• EXERCISE REQUIREMENTS: Report every line of the data that includes "Social".

• DATA IN THIS EXERCISE:
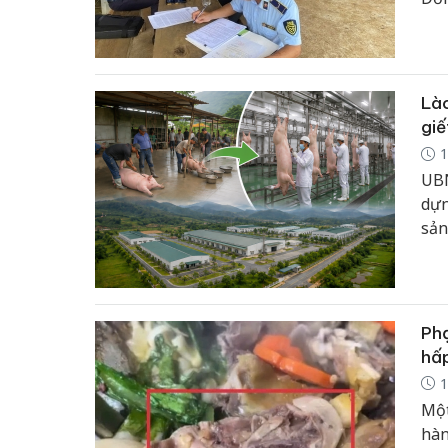
toà
dựn
Lào
giế
1
UBN
dựn
sản
từn
y, 
đồn
Phạ
hấ
1
Một
hàn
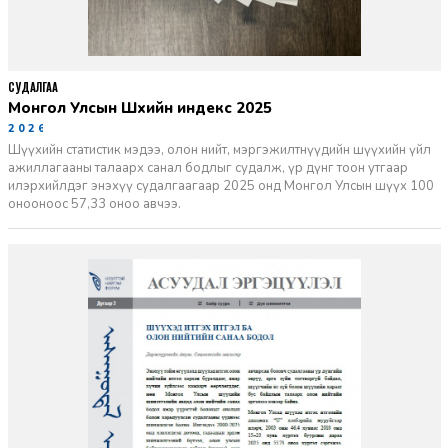
СУДАЛГАА
Монгол Улсын Шүүхийн индекс 2025
2026-06-11
Шүүхийн статистик мэдээ, олон нийт, мэргэжилтнүүдийн шүүхийн үйл
ажиллагааны талаарх санал бодлыг судалж, үр дүнг тоон утгаар
илэрхийлдэг энэхүү судалгаагаар 2025 онд Монгол Улсын шүүх 100
онооноос 57,33 оноо авчээ.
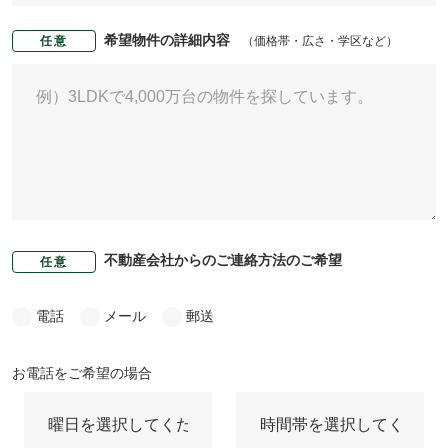
希望物件の詳細内容
（価格帯・広さ・学区など）
任意
不動産会社からのご連絡方法のご希望
任意
電話
メール
郵送
お電話をご希望の場合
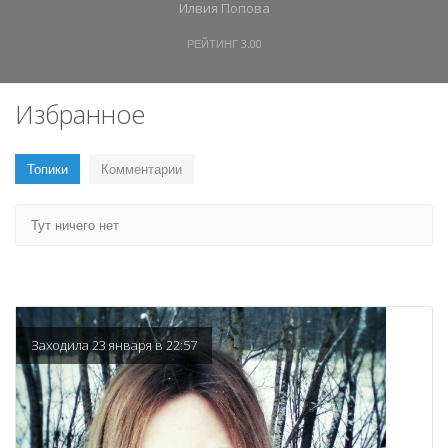
Илвия Попова
РЕЙТИНГ
3.00
Избранное
Топики
Комментарии
Тут ничего нет
Заходила 23 января в 22:57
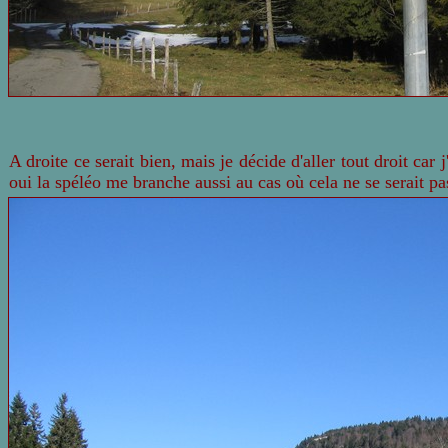
A droite ce serait bien, mais je décide d'aller tout droit car 
oui la spéléo me branche aussi au cas où cela ne se serait 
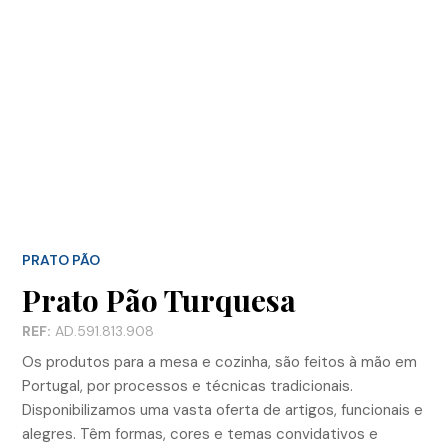
PRATO PÃO
Prato Pão Turquesa
REF:
AD.591.813.908
Os produtos para a mesa e cozinha, são feitos à mão em
Portugal, por processos e técnicas tradicionais.
Disponibilizamos uma vasta oferta de artigos, funcionais e
alegres. Têm formas, cores e temas convidativos e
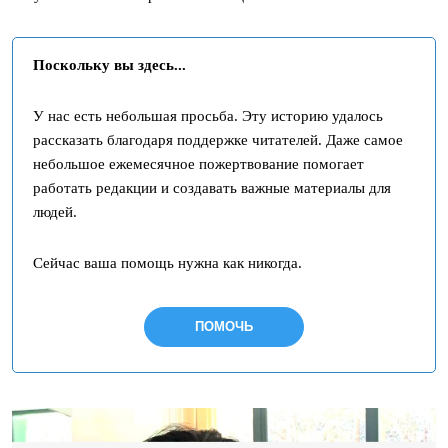
Поскольку вы здесь...
У нас есть небольшая просьба. Эту историю удалось
рассказать благодаря поддержке читателей. Даже самое
небольшое ежемесячное пожертвование помогает
работать редакции и создавать важные материалы для
людей.
Сейчас ваша помощь нужна как никогда.
ПОМОЧЬ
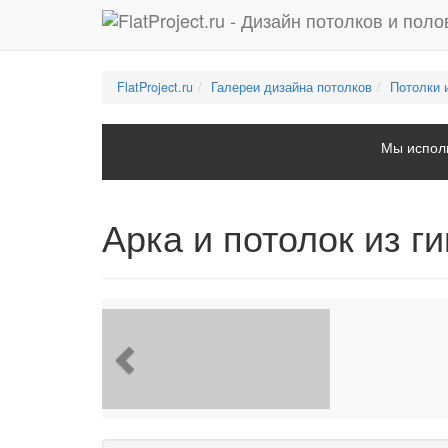
FlatProject.ru
Галереи дизайна потолков
Потолки 
Мы исполь
Арка и потолок из 
Previous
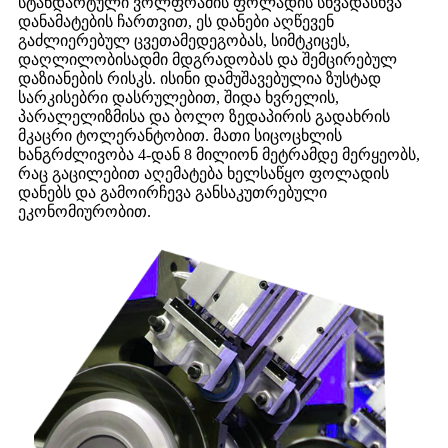
სტანდარტული ვოლფრამის ფოლადის სხვადასხვა
დანამატების ჩართვით, ეს დანები აღწევენ
გაძლიერებულ ცვეთამედეგობას, სიმტკიცეს,
დაღლილობისადმი მდგრადობას და შემცირებულ
დაზიანების რისკს. ისინი დამუშავებულია ზუსტად
სარკისებრი დასრულებით, შიდა ხვრელის,
პარალელიზმისა და ბოლო ზედაპირის გადახრის
მკაცრი ტოლერანტობით. მათი სიცოცხლის
ხანგრძლივობა 4-დან 8 მილიონ მეტრამდე მერყეობს,
რაც გაცილებით აღემატება ხელსაწყო ფოლადის
დანებს და გამოირჩევა განსაკუთრებული
ეკონომიურობით.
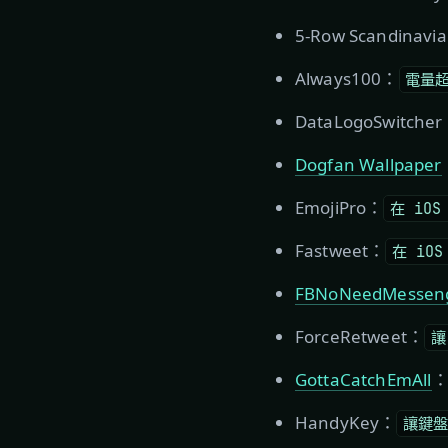
5-Row Scandinavi
Always100：
電量超
DataLogoSwitche
Dogfan Wallpaper
EmojiPro：
在 iOS
Fastweet：
在 iOS
FBNoNeedMessen
ForceRetweet：
讓
GottaCatchEmAll
HandyKey：
讓鍵盤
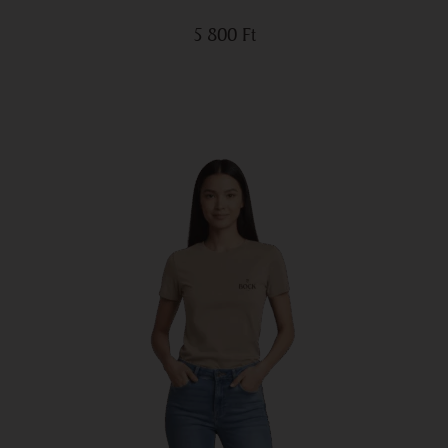
5 800
Ft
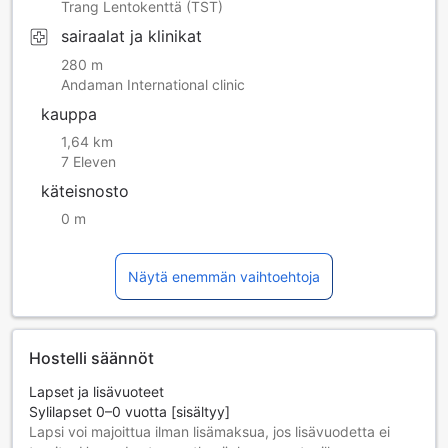
Trang Lentokenttä (TST)
sairaalat ja klinikat
280 m
Andaman International clinic
kauppa
1,64 km
7 Eleven
käteisnosto
0 m
Näytä enemmän vaihtoehtoja
Hostelli säännöt
Lapset ja lisävuoteet
Sylilapset 0–0 vuotta [sisältyy]
Lapsi voi majoittua ilman lisämaksua, jos lisävuodetta ei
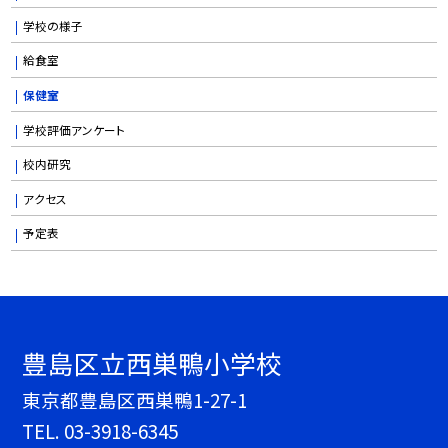
学校の様子
給食室
保健室
学校評価アンケート
校内研究
アクセス
予定表
豊島区立西巣鴨小学校
東京都豊島区西巣鴨1-27-1
TEL.
03-3918-6345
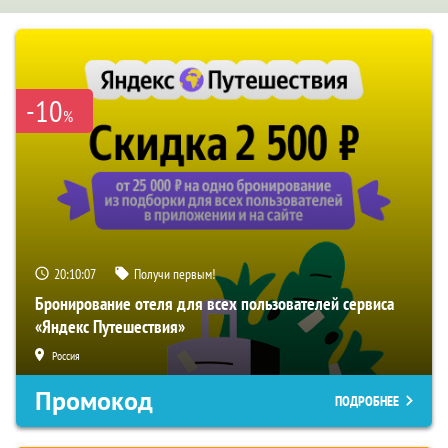
-10
%
20:10:06
Получи первым!
Бронирование отеля для всех пользователей сервиса
«Яндекс Путешествия»
Россия
Промокод
ПОДРОБНЕЕ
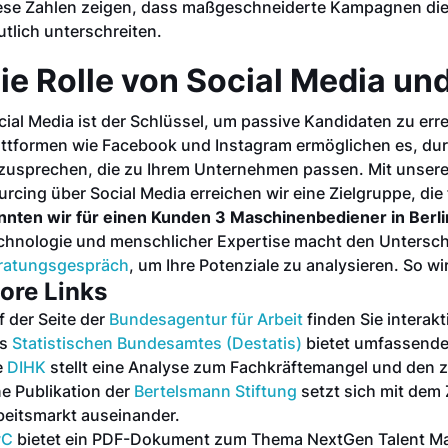
ese Zahlen zeigen, dass maßgeschneiderte Kampagnen die 
utlich unterschreiten.
ie Rolle von Social Media un
cial Media ist der Schlüssel, um passive Kandidaten zu erre
attformen wie Facebook und Instagram ermöglichen es, dur
zusprechen, die zu Ihrem Unternehmen passen. Mit unseren
urcing über Social Media erreichen wir eine Zielgruppe, die 
nnten wir für einen Kunden 3 Maschinenbediener in Berlin
chnologie und menschlicher Expertise macht den Unterschi
ratungsgespräch
, um Ihre Potenziale zu analysieren. So w
ore Links
f der Seite der
Bundesagentur für Arbeit
finden Sie interak
as
Statistischen Bundesamtes (Destatis)
bietet umfassende
e
DIHK
stellt eine Analyse zum Fachkräftemangel und den 
ne Publikation der
Bertelsmann Stiftung
setzt sich mit de
beitsmarkt auseinander.
wC
bietet ein PDF-Dokument zum Thema NextGen Talent M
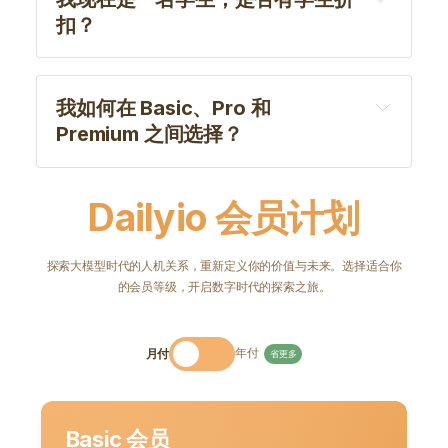
扣？
内容产品的商业模式非常简单——读者付费购买
：解码大模型产业与应用
优质信息，内容生产者持续生产更多有价值的信
专属通道
息
我如何在 Basic、Pro 和 
前沿内容
Premium 之间选择？
全球大模型产品评测与盘点：从用户视角解构 
AI 产品的卖点与噱头
Dailyio 会员计划
全球 AI 产业分析：从华尔街、硅谷、北京、杭
州的视角透视产业发展脉络
落地案例解读：揭示大模型如何重构各行业的人
探索大模型时代的人机关系，重新定义你的价值与未来。选择适合你
的会员等级，开启数字时代的探索之旅。
机关系
：深度思考人机共存的未来
年付
月付
省更多
人工智能与人类关系的深度文章
Basic 会员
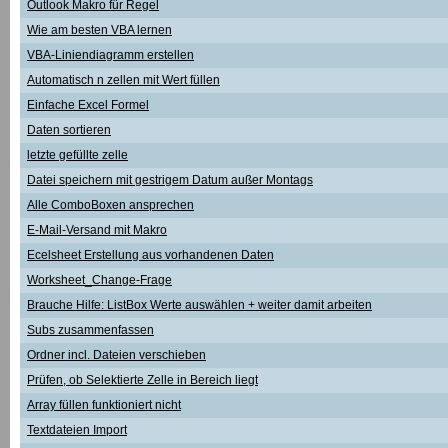
Outlook Makro für Regel
Wie am besten VBA lernen
VBA-Liniendiagramm erstellen
Automatisch n zellen mit Wert füllen
Einfache Excel Formel
Daten sortieren
letzte gefüllte zelle
Datei speichern mit gestrigem Datum außer Montags
Alle ComboBoxen ansprechen
E-Mail-Versand mit Makro
Ecelsheet Erstellung aus vorhandenen Daten
Worksheet_Change-Frage
Brauche Hilfe: ListBox Werte auswählen + weiter damit arbeiten
Subs zusammenfassen
Ordner incl. Dateien verschieben
Prüfen, ob Selektierte Zelle in Bereich liegt
Array füllen funktioniert nicht
Textdateien Import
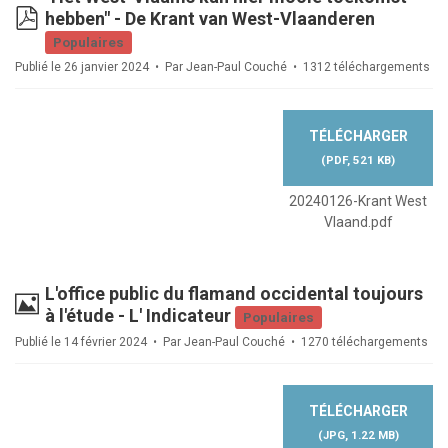
pdf
hebben" - De Krant van West-Vlaanderen
Populaires
Publié le 26 janvier 2024
Par
Jean-Paul Couché
1312 téléchargements
TÉLÉCHARGER
(
PDF,
521 KB
)
20240126-Krant West
Vlaand.pdf
L'office public du flamand occidental toujours
Image
à l'étude - L' Indicateur
Populaires
Publié le 14 février 2024
Par
Jean-Paul Couché
1270 téléchargements
TÉLÉCHARGER
(
JPG,
1.22 MB
)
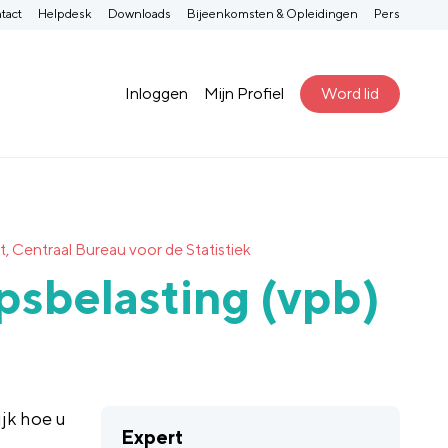
tact
Helpdesk
Downloads
Bijeenkomsten & Opleidingen
Pers
Inloggen
Mijn Profiel
Word lid
t, Centraal Bureau voor de Statistiek
psbelasting (vpb)
jk hoe u
Expert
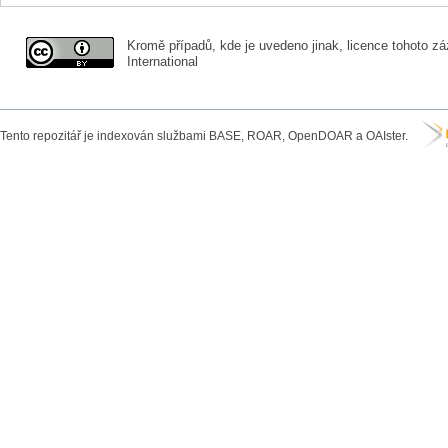
Kromě případů, kde je uvedeno jinak, licence tohoto zá
International
Tento repozitář je indexován službami BASE, ROAR, OpenDOAR a OAIster.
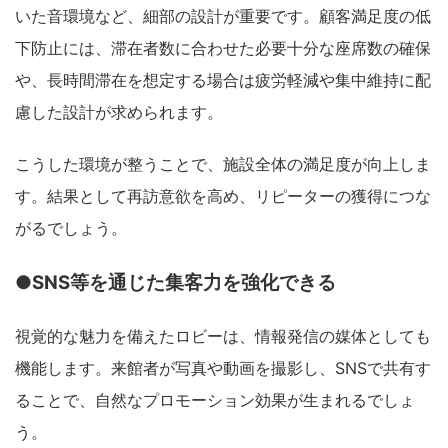
いた音環境など、細部の設計が重要です。顧客満足度の低
下防止には、滞在者数に合わせた必要十分な座席数の確保
や、長時間滞在を想定する場合は疲労軽減や集中維持に配
慮した設計が求められます。
こうした環境が整うことで、施設全体の満足度が向上しま
す。結果として再訪意欲を高め、リピーターの獲得につな
がるでしょう。
●SNS等を通じた集客力を強化できる
視覚的な魅力を備えたロビーは、情報発信の媒体としても
機能します。来館者が写真や動画を撮影し、SNSで共有す
ることで、自然なプロモーション効果が生まれるでしょ
う。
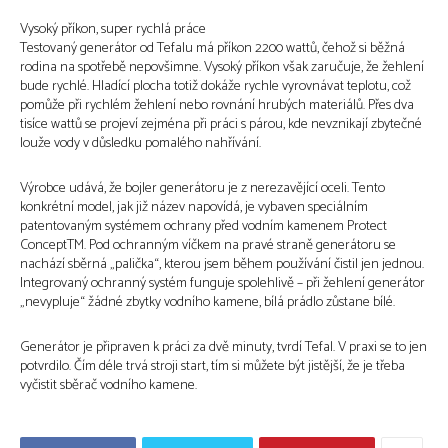
Vysoký příkon, super rychlá práce
Testovaný generátor od Tefalu má příkon 2200 wattů, čehož si běžná
rodina na spotřebě nepovšimne. Vysoký příkon však zaručuje, že žehlení
bude rychlé. Hladící plocha totiž dokáže rychle vyrovnávat teplotu, což
pomůže při rychlém žehlení nebo rovnání hrubých materiálů. Přes dva
tisíce wattů se projeví zejména při práci s párou, kde nevznikají zbytečné
louže vody v důsledku pomalého nahřívání.
Výrobce udává, že bojler generátoru je z nerezavějící oceli. Tento
konkrétní model, jak již název napovídá, je vybaven speciálním
patentovaným systémem ochrany před vodním kamenem Protect
ConceptTM. Pod ochranným víčkem na pravé straně generátoru se
nachází sběrná „palička“, kterou jsem během používání čistil jen jednou.
Integrovaný ochranný systém funguje spolehlivě – při žehlení generátor
„nevypluje“ žádné zbytky vodního kamene, bílá prádlo zůstane bílé.
Generátor je připraven k práci za dvě minuty, tvrdí Tefal. V praxi se to jen
potvrdilo. Čím déle trvá stroji start, tím si můžete být jistější, že je třeba
vyčistit sběrač vodního kamene.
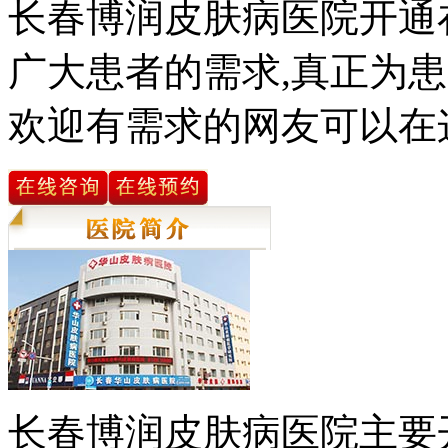
长春博润皮肤病医院开通
广大患者的需求,真正为患
欢迎有需求的网友可以在
长春博润皮肤病医院主要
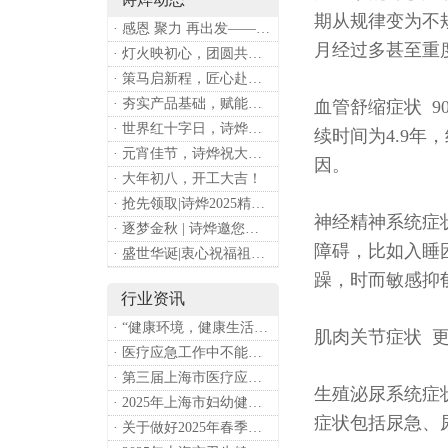
期从规律变为不
· 感恩 聚力 再出发——上海诗烨企业发展有限公司成立20周年庆典
月经过多甚至重
· 灯火映初心，团圆共安康 —— 诗烨恭祝大家元宵喜乐
· 策马启新程，匠心赴华章——诗烨开工大吉
· 夯实产品基础，赋能专业服务——上海诗烨办公椅产品基础知识培训圆满开展
血管舒缩症状 
· 世界红十字日，诗烨向全体红十字人致以最诚挚的节日祝福
续时间为4.9年
· 元宵佳节，诗烨祝大家团团圆圆
因。
· 大年初八，开工大吉！
· 抢先领取|诗烨2025精美台历超前放送！
神经精神系统症
· 逐梦金秋 | 诗烨邀您共赴第90届中国国际医疗器械博览会
障碍，比如入睡
· 盛世华诞|衷心祝福祖国母亲昌盛富强！
躁，时而敏感抑
行业资讯
· “健康环境，健康生活”，上海第37个爱国卫生月系列活动
肌肉关节症状 
· 医疗应急工作中不能忽略的设备：医用转运车
· 第三届上海市医疗应急青年职业技能大赛暨第八届进博会医疗保障技能大比武活动通知
生殖泌尿系统症
· 2025年上海市妇幼健康工作要点
症状包括尿急、
· 关于做好2025年春季新冠病毒感染等重点传染病防治工作的通知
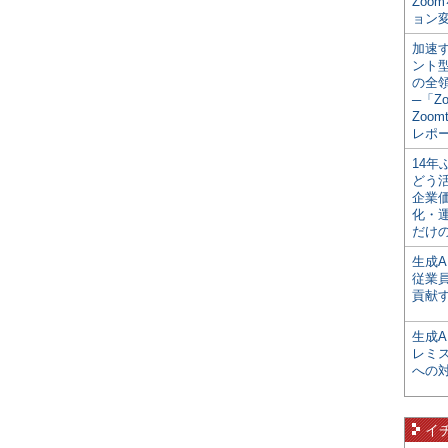
Zoo
ョン変
加速す
ント
の全
─「Z
Zoomt
レポ
14
どう
企業
化・
だけの
生成A
従業
貢献す
生成
レミ
への
イ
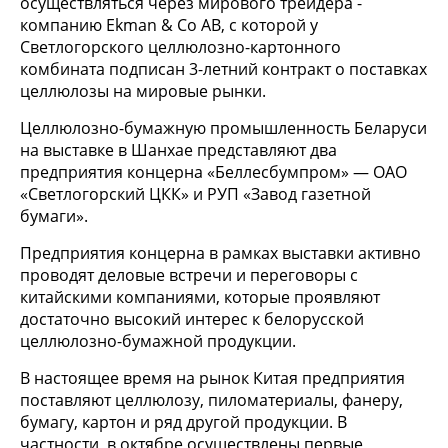
осуществляться через мирового трейдера -
компанию Ekman & Co AB, с которой у
Светлогорского целлюлозно-картонного
комбината подписан 3-летний контракт о поставках
целлюлозы на мировые рынки.
Целлюлозно-бумажную промышленность Беларуси
на выставке в Шанхае представляют два
предприятия концерна «Беллесбумпром» — ОАО
«Светлогорский ЦКК» и РУП «Завод газетной
бумаги».
Предприятия концерна в рамках выставки активно
проводят деловые встречи и переговоры с
китайскими компаниями, которые проявляют
достаточно высокий интерес к белорусской
целлюлозно-бумажной продукции.
В настоящее время на рынок Китая предприятия
поставляют целлюлозу, пиломатериалы, фанеру,
бумагу, картон и ряд другой продукции. В
частности, в октябре осуществлены первые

• WRITTEN RESPONSE:
ie Rolle von Social Media un
urcing über Social Media erreichen wir eine Zielgruppe, die 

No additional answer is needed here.